Metasurface-based all-optical diffractive convolutional neural networks
Zhijiang Liang, Chenxuan Xiang, Shuyuan Xiao, Jumin Qiu, Jie Li, Qiegen Liu, Chengjun Zou, Tingting Liu
TL;DR
The paper tackles energy and parallelism bottlenecks in electronic CNNs by proposing an all-optical neural network architecture. MAODCNN integrates a phase-only metasurface convolutional layer with cascaded diffractive metasurfaces to perform end-to-end optical feature extraction and inference on images. Training uses backpropagation in the optical domain on MNIST and Fashion-MNIST, with depth (more diffractive layers) yielding up to a $20\%$ accuracy improvement over a single layer and outperforming a conventional DNN by up to $15\%$ on MNIST. The results indicate a practical, low-power, all-optical platform and point to future directions such as joint phase-amplitude modulation and chip-scale optoelectronic integration for edge-enabled optical AI hardware.
Abstract
The escalating energy demands and parallel-processing bottlenecks of electronic neural networks underscore the need for alternative computing paradigms. Optical neural networks, capitalizing on the inherent parallelism and speed of light propagation, present a compelling solution. Nevertheless, physically realizing convolutional neural network (CNN) components all-optically remains a significant challenge.
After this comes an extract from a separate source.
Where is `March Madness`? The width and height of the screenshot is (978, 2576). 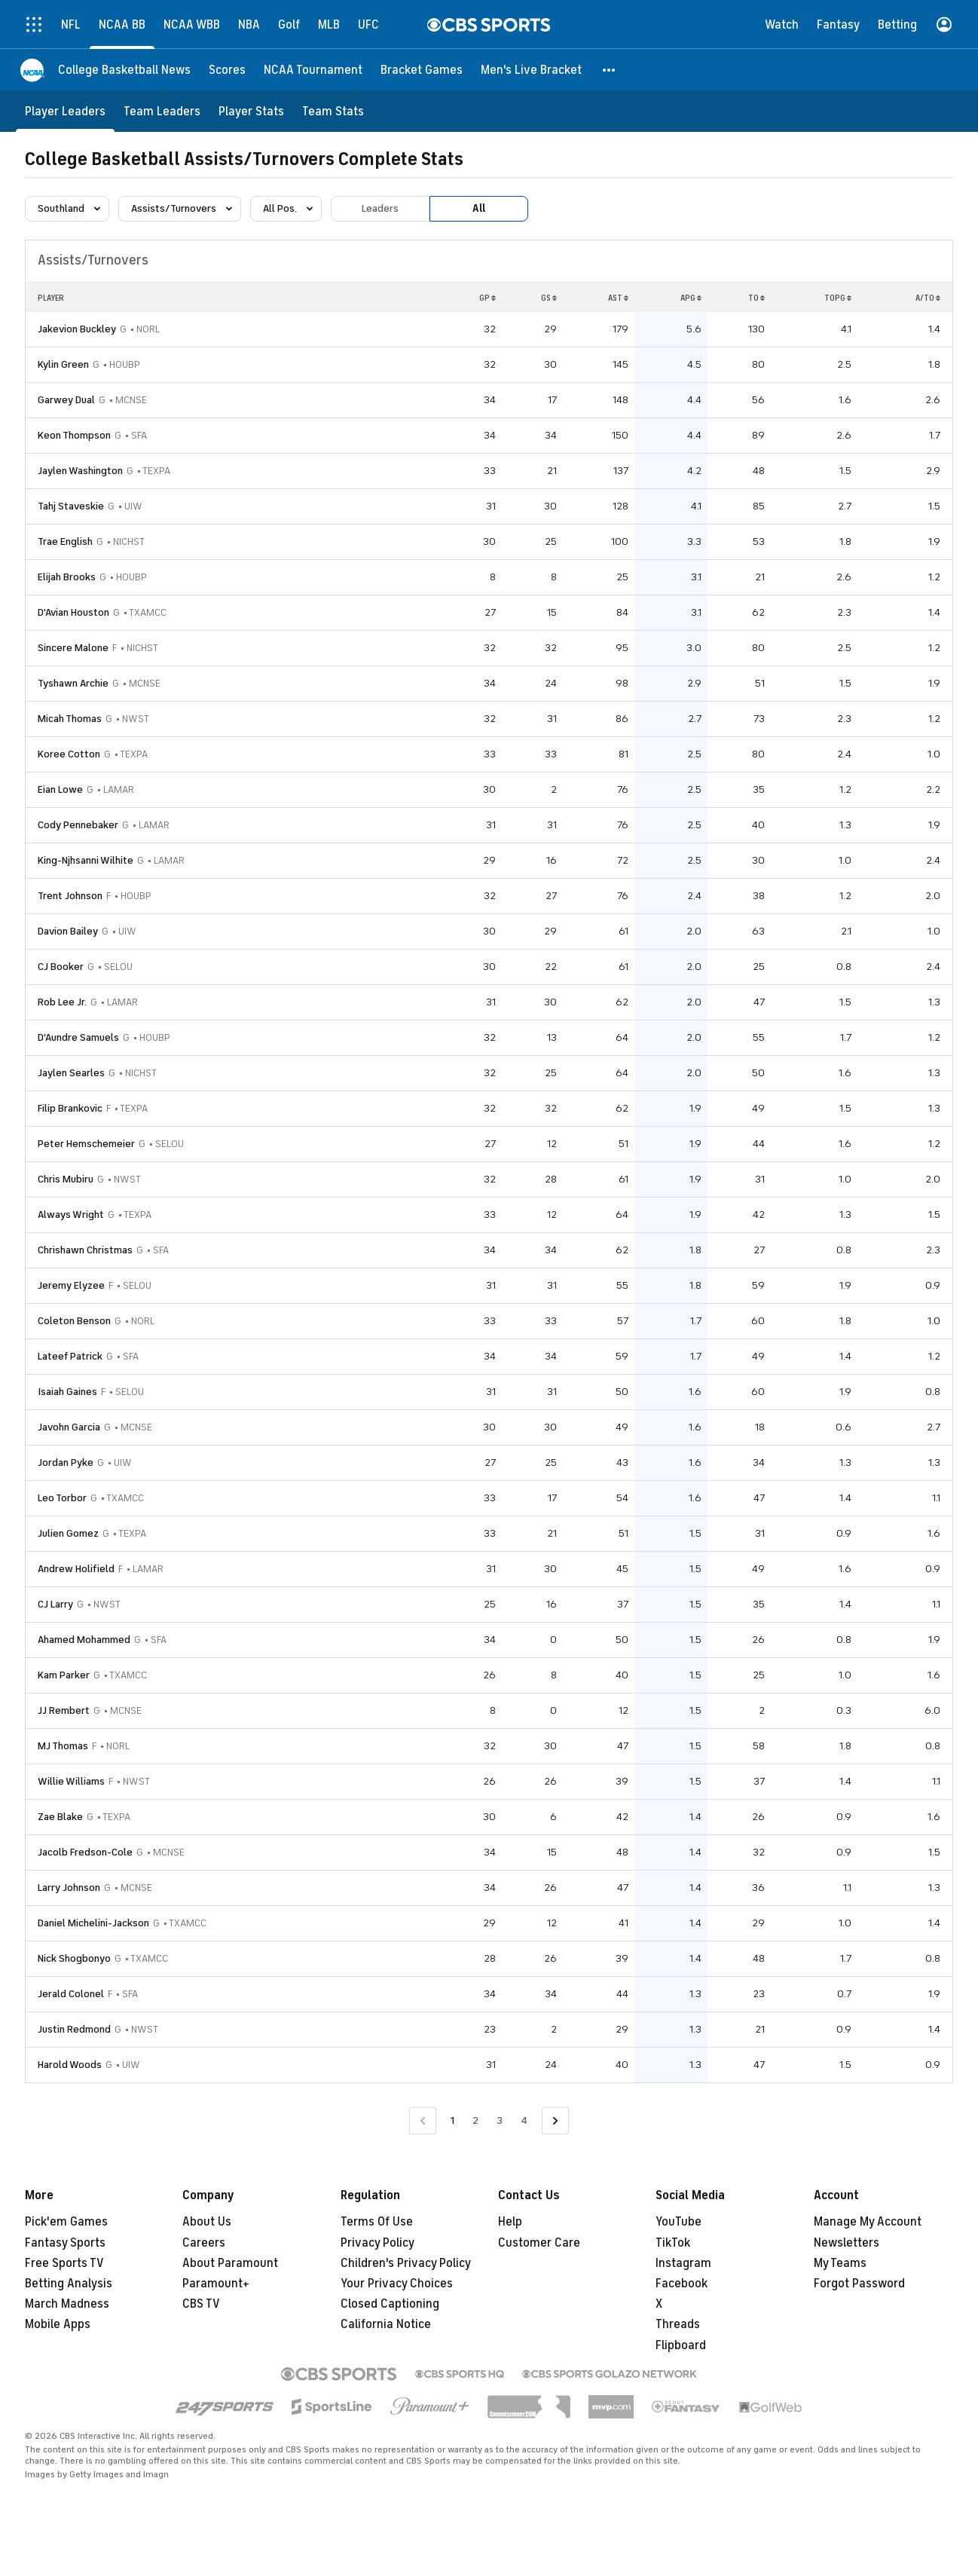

To this end, we propose a metasurface-based all-optical diffractive convolutional neural network (MAODCNN) for computer vision tasks. This architecture synergistically integrates metasurface-based optical convolutional layers, which perform parallel convolution on the optical field, with cascaded diffractive neural networks acting as all-optical decoders. This co-design facilitates layer-wise feature extraction and optimization directly within the optical domain. Numerical simulations confirm that the fusion of convolutional and diffractive layers markedly enhances classification accuracy, a performance that scales with the number of diffractive layers. The MAODCNN framework establishes a viable foundation for practical all-optical CNNs, paving the way for high-efficiency, low-power optical computing in advanced pattern recognition.